The dancey beat kicks in, as she announces, "I'm big timer, it's the bamboo banga/You'll be hungry like the wolves hunting dinner dinner/And we're moving with the packs like hyena ena..." Things really blossom with the next two songs, the frenetic tribal rhythms of "Bird Flu," and the Bollywood-dance, horn-heavy "Boyz."
Having hooked us in with three catchy songs, she expands her sound further: funky hip-hop, disco, distorted grimy raps, playfully violent pop, detached raps over electronic anthems, tribal house, and combinations of all of the above. It ends with a mellow, catchy tune that seems to be contradicting the whole album's mood, with M.I.A. saying "Calm down calm down CALM down!"
In the end, "Kala" is actually kind of intoxicating -- M.I.A. crams so much sound into less than an hour that it's almost a shock when your speakers go silent. Stylewise she hasn't changed much at all, but somehow the music is tighter and smoother, with fewer rough patches.
Her music is the most astounding part, splattering styles like a musical Jackson Pollock -- reggae, afrobeat, traditional Asian music, house, hip-hop, Bollywood, and funk. And the raucous, dancey instrumentation is equally diverse -- tribal drums, violins and horns paired with crazy beats and sampling (birds, cars and guns), along with some harmonica, handclaps, and weird sound effects.
In fact, the only letdown is "Jimmy." Seriously, lightweight disco? It doesn't fit in at all.

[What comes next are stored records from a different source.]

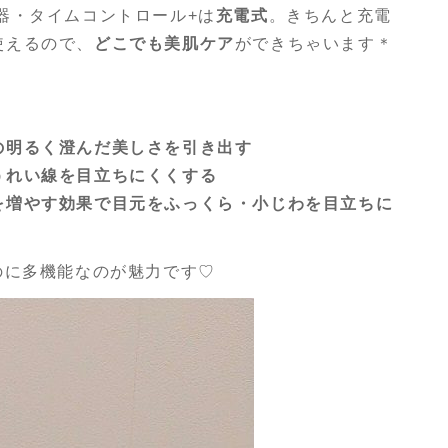
器・タイムコントロール+は
充電式
。きちんと充電
使えるので、
どこでも美肌ケア
ができちゃいます＊
の明るく澄んだ美しさを引き出す
うれい線を目立ちにくくする
を増やす効果で目元をふっくら・小じわを目立ちに
のに多機能なのが魅力です♡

But as much fun as this splash of ethnic fusion is, M.I.A. doesn't leave out the meaning ("Hands up!/Guns out!/Represent/the world town!"). It's crammed with Africa, war, dancing, jungle parties, and the feeling that she's about to smash down your door and introduce you to the third world ("I put people on the map who have never seen a map!") whether you like it or not.
M.I.A.'s second album is a glorious cacophony, a joyous graffiti mural. "Kala" is crazy party music with a serious message, and the guts to make you dance while you listen.